Drugmakers had been there before. In 2020, the Trump White House issued a similar ultimatum. Instead of capitulating, pharmaceutical companies stonewalled, and went as far as declining an invitation with Trump to discuss his demands. “I don’t think there is a need for, right now, for White House meetings,” the Pfizer’s Bourla said at the time. Drugmakers did eventually proffer their own, less sweeping drug-pricing proposals, but negotiations went nowhere. The Trump administration resorted to rushing the “most favored nation” policy through the often arduous process of enacting regulations; drug companies sued, successfully blocking the policy from going into effect. Trump then lost reelection in November, effectively killing the policy. (The Biden administration enacted its own drug-pricing policy, which allowed the government to directly negotiate with drug companies over the prices they charge in Medicare, the insurance program for seniors.)

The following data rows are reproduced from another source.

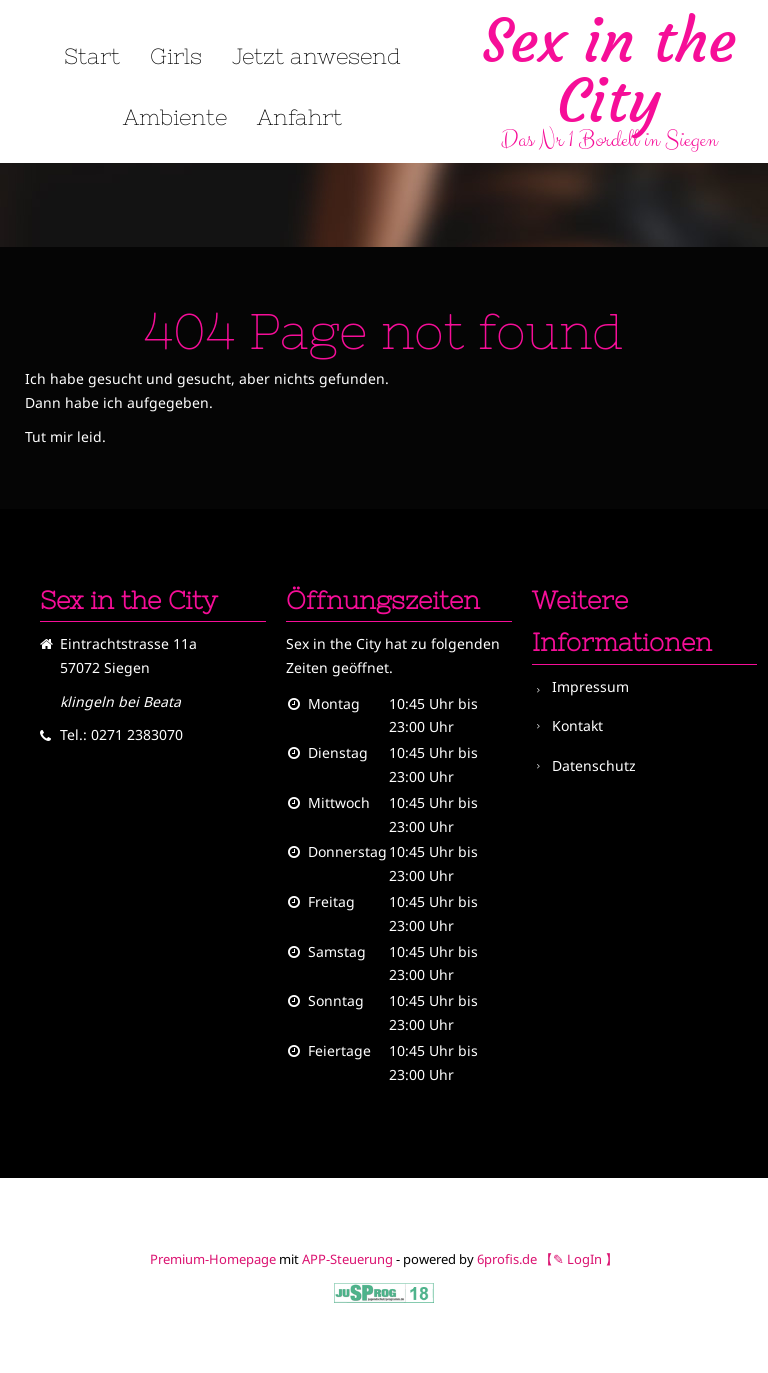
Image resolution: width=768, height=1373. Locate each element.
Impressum (590, 686)
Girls (176, 57)
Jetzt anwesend (316, 57)
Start (92, 57)
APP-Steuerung (347, 1259)
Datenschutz (594, 765)
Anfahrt (299, 118)
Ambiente (175, 118)
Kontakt (577, 725)
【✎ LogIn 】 (579, 1259)
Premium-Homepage (213, 1259)
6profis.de (507, 1259)
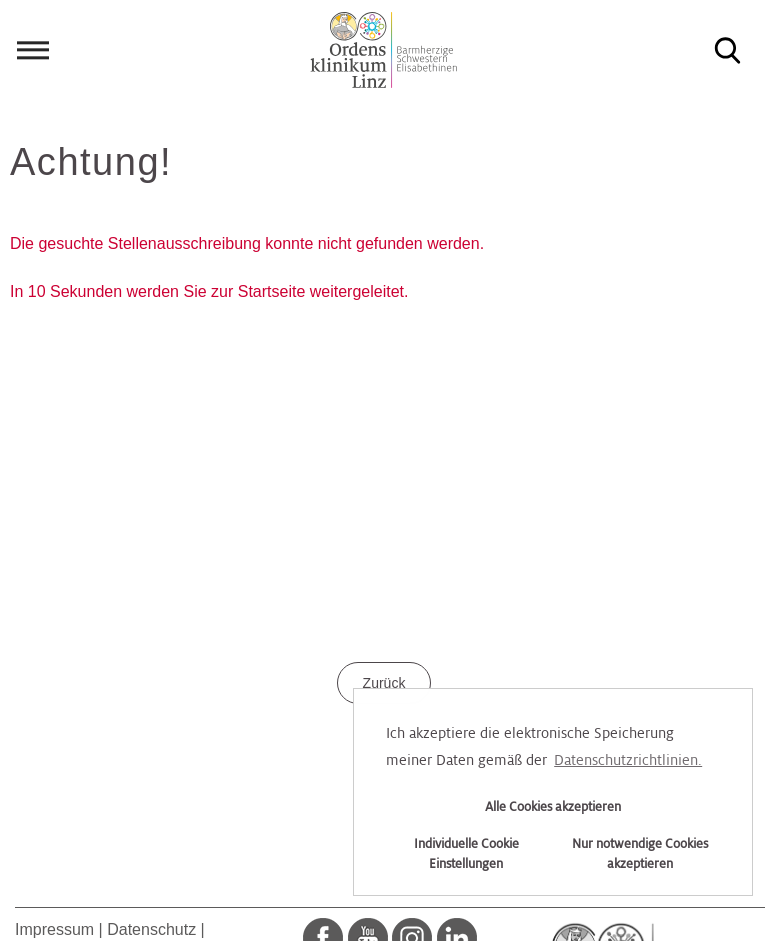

In his second term, however, Trump has proved more adept at figuring out how to get his way. Law firms, news outlets, and universities have all given in to the president’s various demands during his first nine months in office. Pfizer is no different. In the days leading up to the September 29 deadline, the president announced that drug companies that aren’t already making some of their products in the United States will face 100 percent tariffs. The announcement was not explicitly framed as a cudgel against drugmakers that had failed to agree to Trump’s previous pricing demands, but a three-year exemption from the tariffs was apparently enough to get Pfizer on board. Tariffs are “the most powerful tool to motivate behaviors,” Bourla said on Tuesday, acknowledging that they’d “clearly motivated” the company’s concessions.

The fact that it’s Pfizer giving Trump such a win likely sweetens the deal even more for the president. Trump has had a complicated relationship with the company: Pfizer was part of Operation Warp Speed, the first Trump administration’s effort to quickly develop and manufacture COVID vaccines. But after he lost the White House in 2020, Trump accused Pfizer of hiding the big news that its COVID vaccine was effective against the virus until days after the election (which the company has denied). Since then, he has tried to play it both ways with Pfizer. “It is very important that the Drug Companies justify the success of their various Covid Drugs,” he posted on Truth Social last month. “I have been shown information from Pfizer, and others, that is extraordinary, but they never seem to show those results to the public. Why not???” Now Pfizer’s CEO has kissed the ring, thanking the president for his “friendship” during his appearance in the Oval Office.

The experience appears to have only emboldened the president. He told reporters on Tuesday that all of the top drugmakers are coming to the White House over the next week to cut similar deals. “We’re making deals with all of them,” Trump said. “And I said, if we don’t make a deal, then we’re going to tariff them.” The terms of any further deals will determine exactly how big the drug-pricing changes will prove to be for Americans. It’s hard to argue against lower drug prices, especially if the cuts end up applying to more than just Medicaid. But major changes could have global ramifications. Companies may also just raise their prices in other countries to compensate for the cuts.

Regardless, the Pfizer deal has put drugmakers at a negotiating deficit unlike anything else seen in the Trump era. The pharmaceutical industry has shown itself to be a worthy opponent for Trump, but its lobbyists haven’t yet figured out how to fight back against a president who has been much more brazen in his second term than in his first. The rules of the game have changed. Pfizer’s deal might have taken Trump by surprise, but other companies may soon very well top it.